Staatsminister Tarek Al-Wazir hofft, dass durch die bereits veranlassten Maßnahmen wie die Beschilderung und die Geschwindigkeitsbeschränkung die Verkehrsteilnehmer ihre Fahrweise der Gefahrenlage so anpassen, dass weitere Wildunfälle möglichst vermieden werden können. „Zudem erwarte ich, dass sich durch eine Anpassung oder Intensivierung der Jagd in diesem Bereich die Gefahrenlage verringern lässt.“

1. Stadtrat Jens Bolze ist enttäuscht.

„Ich bedaure diese negative Entscheidung zu Lasten einer gesteigerten Verkehrssicherheit sehr. Der Mensch steht im Vordergrund, nicht die Wanderbewegung des Wildes! Über Details in der Ausgestaltung eines mittlerweile ja auch von Hessen Forst favorisierten Wildschutzzaunes hätte man sicherlich noch reden müssen. Ich hoffe inständig, dass diese Entscheidung des Landes Hessen gegen einen Schutzzaun nicht irgendwann einem Verkehrsteilnehmer zum Nachteil gereicht und wir erneut Personenschäden oder gar einen Todesfall zu beklagen haben. Für den Moment danke ich Hessen Forst bzw. dem Forstamt Lampertheim für den bevorstehenden Einsatz in Form einer Treibjagd.“ 

Und Bolze weiter:

„Insgesamt wird die Stadt Viernheim die Entwicklung weiterhin aufmerksam verfolgen, in der Hoffnung, dass die von uns angeordnete Höchstgeschwindigkeit von 60 km/h nachts nachhaltig Wirkung zeigt. Ich appelliere daher nochmals an alle Verkehrsteilnehmer, aus gutem Grund und zur eigenen Sicherheit das eigene Fahrverhalten dort an die zugelassene Höchstgeschwindigkeit anzupassen!“

Zur Information:

Angesichts der Steigerung von Wildunfällen an der L 3111 zwischen Hüttenfeld und Viernheim hat die Stadt Viernheim Ende Juli einen Wildschutzzaun auf einer Strecke von ca. 4,5 km durch Hessen Forst bzw. Hessen Mobil gefordert und dabei auf den Anstieg von Wildunfällen an der L 3111, davon tragischer Weise zwei mit tödlichem Ausgang, verwiesen.
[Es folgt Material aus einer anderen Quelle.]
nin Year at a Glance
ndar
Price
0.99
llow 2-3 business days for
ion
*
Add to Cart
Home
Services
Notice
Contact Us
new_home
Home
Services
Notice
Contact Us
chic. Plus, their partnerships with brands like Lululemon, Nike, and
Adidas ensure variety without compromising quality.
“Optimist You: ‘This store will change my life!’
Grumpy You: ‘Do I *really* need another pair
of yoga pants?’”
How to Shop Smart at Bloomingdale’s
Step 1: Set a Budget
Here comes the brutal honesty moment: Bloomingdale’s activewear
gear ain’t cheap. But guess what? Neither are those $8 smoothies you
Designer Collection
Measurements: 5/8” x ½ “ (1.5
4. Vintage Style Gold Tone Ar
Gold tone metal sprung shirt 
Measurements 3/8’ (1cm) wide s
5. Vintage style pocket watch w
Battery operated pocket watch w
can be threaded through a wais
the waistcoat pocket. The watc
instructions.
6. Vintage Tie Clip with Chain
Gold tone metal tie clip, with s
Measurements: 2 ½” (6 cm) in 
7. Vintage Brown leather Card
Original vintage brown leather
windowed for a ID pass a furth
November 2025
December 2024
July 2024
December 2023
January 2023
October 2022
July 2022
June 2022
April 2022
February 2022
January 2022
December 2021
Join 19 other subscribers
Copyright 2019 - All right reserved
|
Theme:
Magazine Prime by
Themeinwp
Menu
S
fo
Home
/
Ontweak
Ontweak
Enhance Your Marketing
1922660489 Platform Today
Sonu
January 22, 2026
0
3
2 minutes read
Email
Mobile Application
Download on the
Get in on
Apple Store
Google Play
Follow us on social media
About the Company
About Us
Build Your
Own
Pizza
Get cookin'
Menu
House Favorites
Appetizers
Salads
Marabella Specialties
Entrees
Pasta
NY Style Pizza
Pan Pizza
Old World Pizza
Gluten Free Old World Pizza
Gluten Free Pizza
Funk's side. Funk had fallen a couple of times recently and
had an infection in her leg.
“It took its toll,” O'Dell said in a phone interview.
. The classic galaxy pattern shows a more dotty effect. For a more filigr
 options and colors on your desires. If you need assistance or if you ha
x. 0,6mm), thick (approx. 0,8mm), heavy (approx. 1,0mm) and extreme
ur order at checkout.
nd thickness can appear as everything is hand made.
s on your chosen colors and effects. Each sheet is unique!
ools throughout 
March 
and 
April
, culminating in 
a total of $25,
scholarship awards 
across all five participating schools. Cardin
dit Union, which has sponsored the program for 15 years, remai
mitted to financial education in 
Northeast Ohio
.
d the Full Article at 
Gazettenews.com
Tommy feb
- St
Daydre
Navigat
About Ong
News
Die alleinige Zuständigkeit für die Entscheidung, ob in dem betroffenen Abschnitt der L 3111 ein Wildschutzzaun unter Abwägung wildbiologischer Aspekte mit den Belangen des Schutzes der Verkehrsteilnehmer zu errichten ist, liegt beim Straßenbaulastträger, vertreten durch Hessen Mobil. Für Hessen Forst ergibt sich hier keine Sicherungs- und Haftungsverpflichtung gegenüber den Verkehrsteilnehmern, da frei lebende Wildtiere gemäß § 960 Abs. 1, 2 BGB herrenlos sind.